Sunday, 23 April 2017


I’ve been thinking a lot lately about how much a chronic illness can change a person. Typically this phenomenon isn’t unique to a diagnosis of illness of course; a person can ‘change’ for countless reasons. But one of the most substantial is a sudden and drastic alteration to our life. An unexpected shock. A bombshell.

Of course not all diagnoses of illness follow this ‘bombshell’ route – many of us are eventually diagnosed with something after a long and protracted period of sickness. Symptoms build and we experience all the ups and downs and confusion that goes alongside being continually ill, rather than just waking up one morning and finding ourselves ‘diseased’.

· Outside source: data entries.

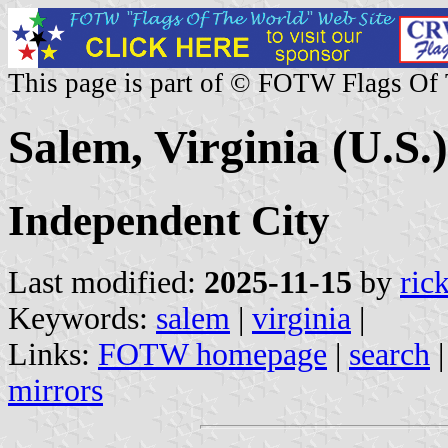
This page is part of © FOTW Flags Of
Salem, Virginia (U.S.)
Independent City
Last modified:
2025-11-15
by
ric
Keywords:
salem
|
virginia
|
Links:
FOTW homepage
|
search
mirrors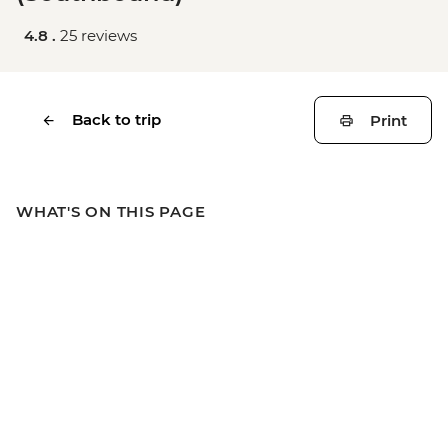
4.8 .
25 reviews
Back to trip
Print
WHAT'S ON THIS PAGE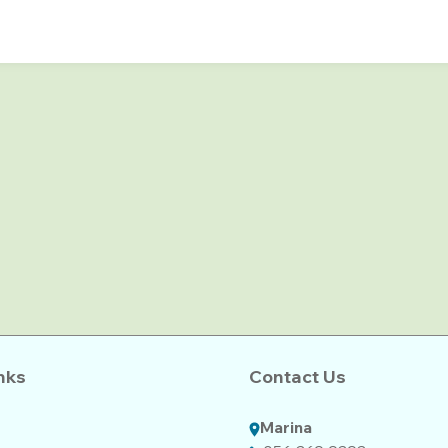
nks
Contact Us
Marina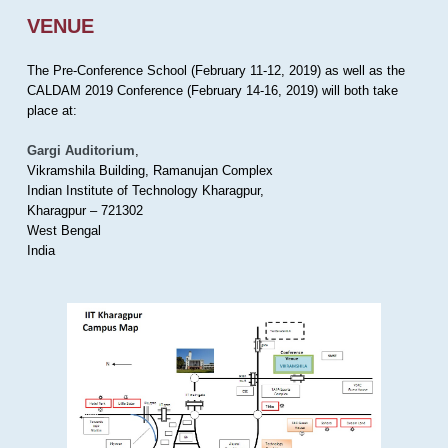
VENUE
The Pre-Conference School (February 11-12, 2019) as well as the
CALDAM 2019 Conference (February 14-16, 2019) will both take
place at:
Gargi Auditorium
,
Vikramshila Building, Ramanujan Complex
Indian Institute of Technology Kharagpur,
Kharagpur – 721302
West Bengal
India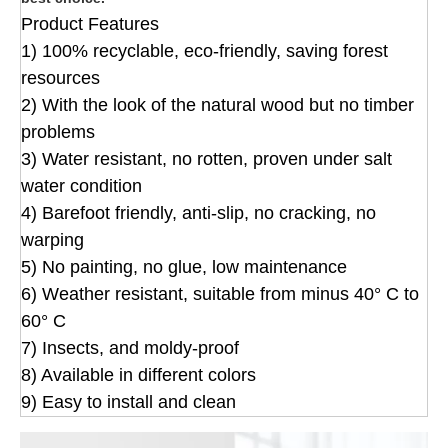
Product Features
1) 100% recyclable, eco-friendly, saving forest
resources
2) With the look of the natural wood but no timber
problems
3) Water resistant, no rotten, proven under salt
water condition
4) Barefoot friendly, anti-slip, no cracking, no
warping
5) No painting, no glue, low maintenance
6) Weather resistant, suitable from minus 40° C to
60° C
7) Insects, and moldy-proof
8) Available in different colors
9) Easy to install and clean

It might not seem much of a revelation to talk about a person changing due to illness. It’s not. Being told you have an illness which is incurable and/or will be a continual struggle for the remainder of your life has a huge mental and physical impact on a person.
The bright side of this process of change is that said change doesn’t have to be negative. That’s something I certainly found difficult to grasp for a long time after my own diagnosis; I focused solely on what and whom I’d lost, what I could no longer do and what this illness had done to strip away from who I used to be. It made me sad, frustrated, despondent and so, so angry.

Anger is powerful.

It can be a cause for action, a good catalyst to spur us into productive fight – we use our anger at the injustices of the world to fight back against governments, against unfair laws, against sexism, racism, bigotry of any kind. So undoubtedly anger is not always a bad thing. For someone like myself who has routinely hated confrontation I’ve tried to appreciate that anger is something that cannot (and shouldn’t) be contained forever. It has to have an outlet, and that choice of outlet should be one of our choosing which doesn’t cause damage to you, others or your own heart.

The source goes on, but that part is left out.